Pemerintah Provinsi Bali melalui Dinas Pemberdayaan Masyarakat, Desa, Kependudukan dan Pencatatan Sipil menggelar sosialisasi peningkatan kerja sama desa dengan pihak ketiga guna mempercepat pembangunan dan penguatan ekonomi desa. Kegiatan ini dipimpin oleh Kepala Dinas PMD Dukcapil Provinsi Bali, I Made Dwi Dewata, serta diikuti para aparatur desa dan pemangku kepentingan terkait.
Sosialisasi dilaksanakan pada Kamis, 12 Februari 2026. Kegiatan berlangsung di Provinsi Bali.

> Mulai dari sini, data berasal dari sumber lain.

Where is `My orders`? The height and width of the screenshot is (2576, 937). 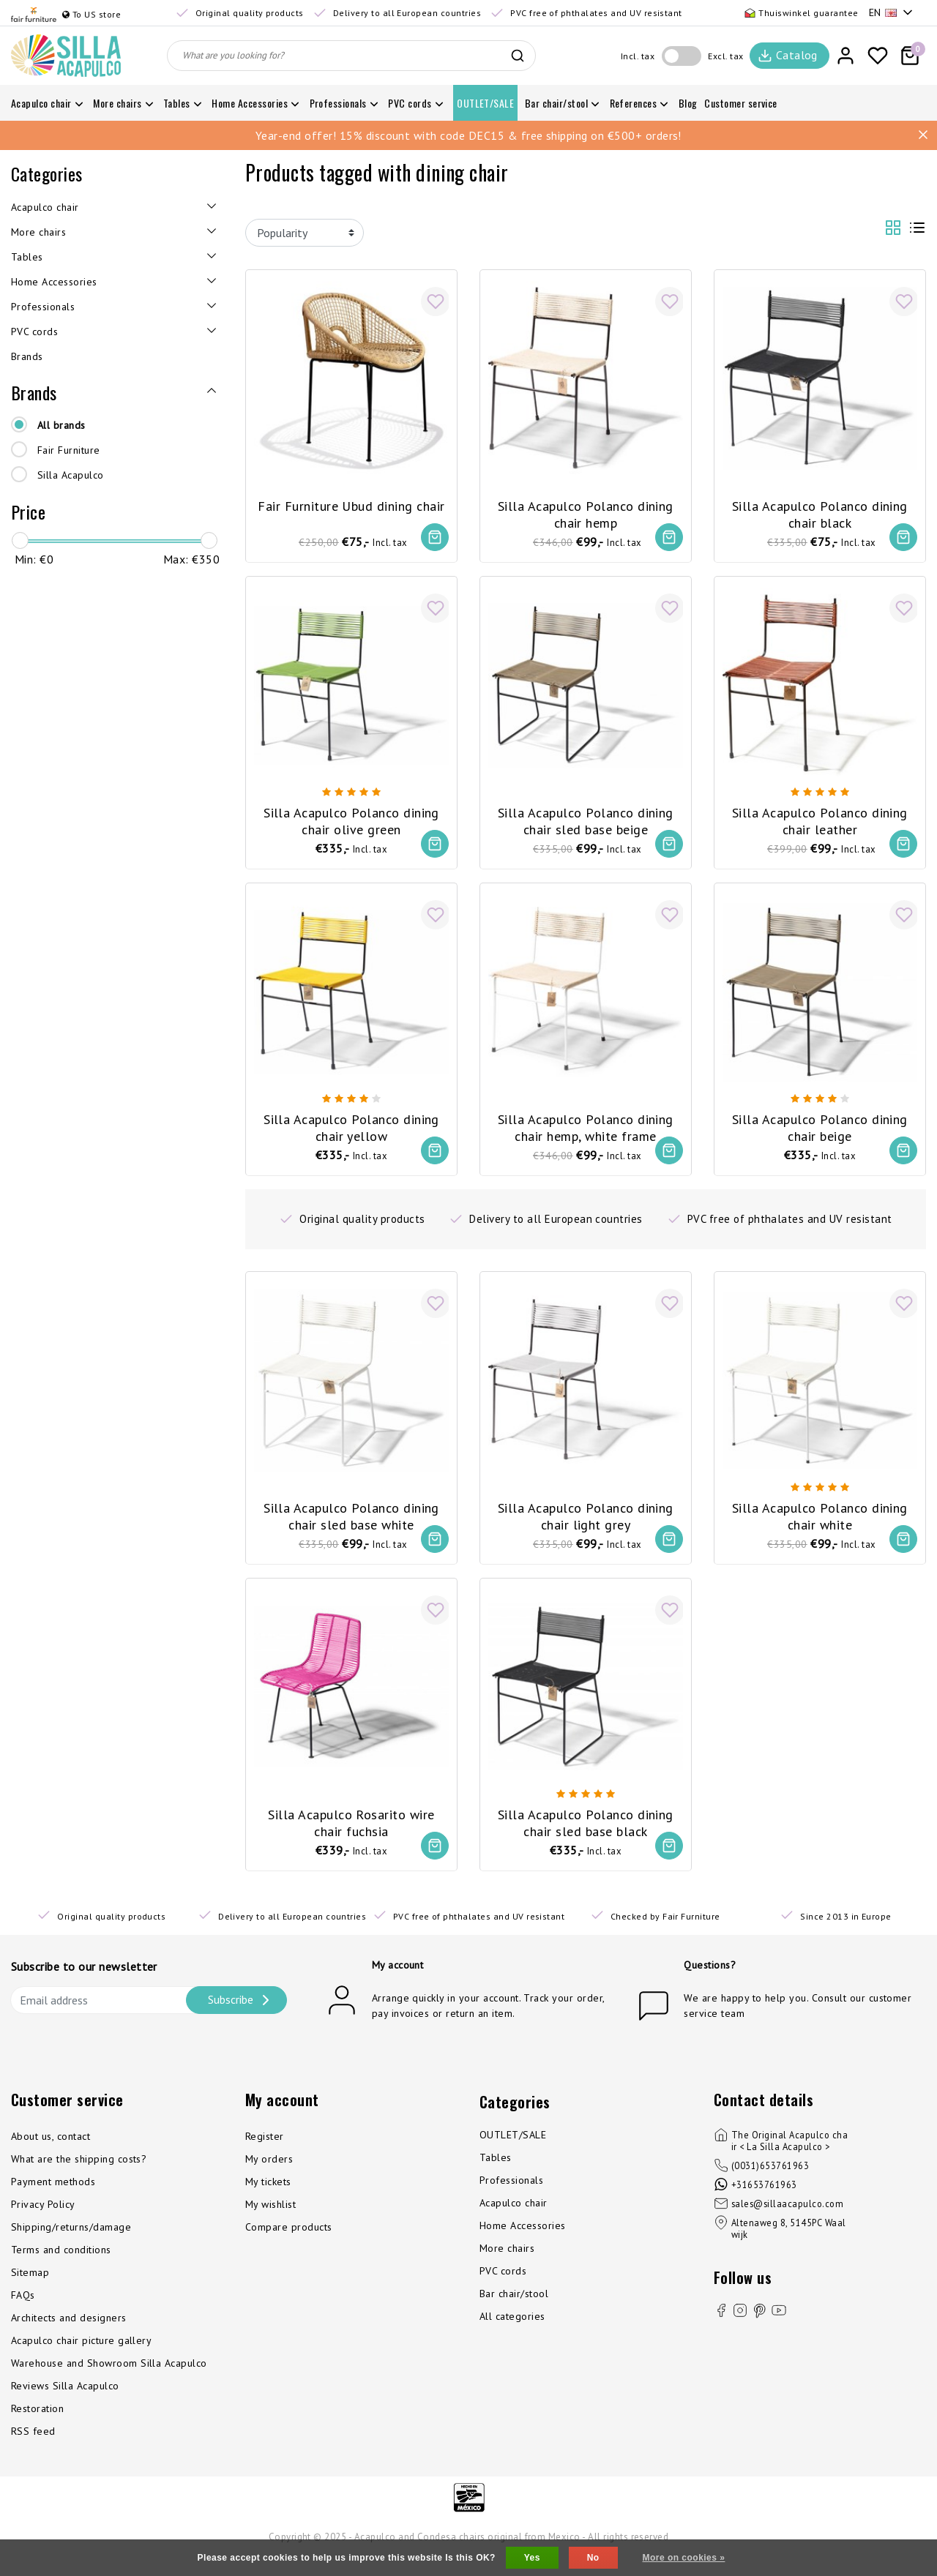
My orders is located at coordinates (269, 2173). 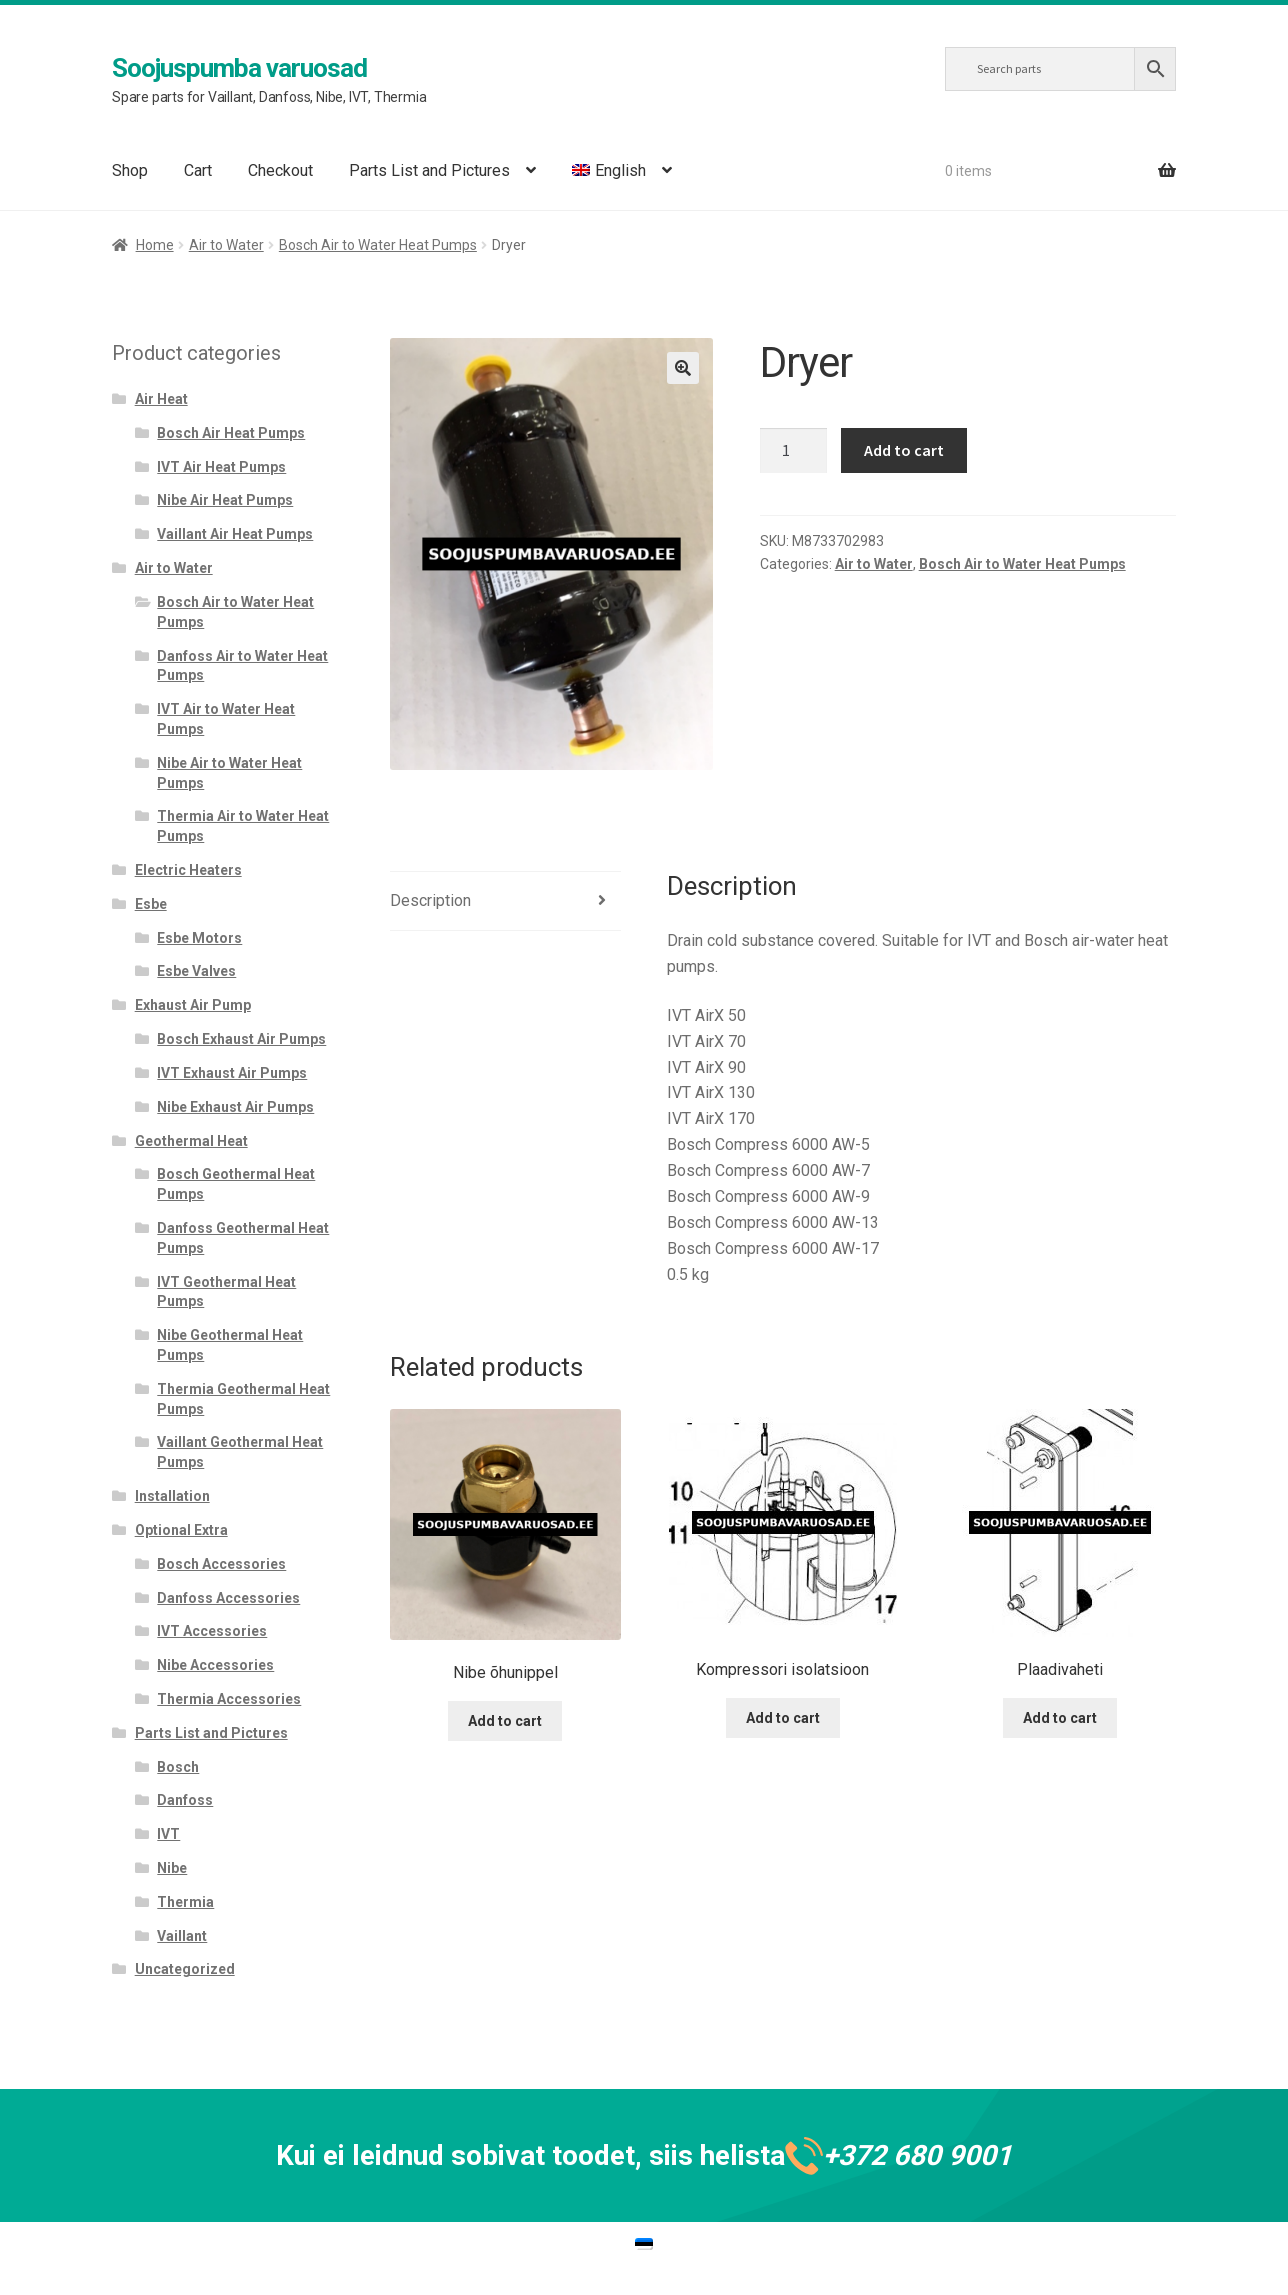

Kegiatan ini dilatarbelakangi masih rendahnya pemahaman desa terhadap manfaat kerja sama strategis, keterbatasan kapasitas SDM, minimnya regulasi pendukung, serta kekhawatiran terhadap risiko hukum. Padahal, kerja sama desa dinilai mampu mengatasi keterbatasan sumber daya, mengoptimalkan potensi lokal, meningkatkan pelayanan publik, serta membentuk pusat pertumbuhan ekonomi baru. Sosialisasi ini juga mengacu pada regulasi, antara lain Undang-Undang Nomor 3 Tahun 2024 tentang Desa dan Permendagri Nomor 96 Tahun 2017 tentang Tata Cara Kerja Sama Desa.
Dalam pemaparannya, Kadis PMD menjelaskan strategi kerja sama desa melalui identifikasi potensi dan aset berbasis pendekatan “3D” (Dipetakan, Direncanakan, Dikelola), meliputi aset manusia, alam, sosial, finansial, dan fisik. Kerja sama dapat dilakukan dengan swasta, BUMN/BUMD, koperasi, maupun lembaga lainnya, baik atas prakarsa desa maupun pihak ketiga, serta harus dituangkan dalam perjanjian bersama melalui Musyawarah Desa.
Fokus kerja sama diarahkan pada ketahanan pangan, pengembangan BUM Desa, digitalisasi layanan desa, peningkatan kapasitas SDM, hingga pembangunan infrastruktur berbasis padat karya tunai. Pemerintah desa didorong untuk menyusun prioritas kerja sama dalam RPJM Desa dan RKP Desa agar pelaksanaannya terarah, transparan, dan saling menguntungkan. Melalui sosialisasi ini, pemerintah berharap desa-desa di Bali semakin siap menjalin kemitraan strategis demi terwujudnya desa yang kuat, maju, mandiri, dan sejahtera.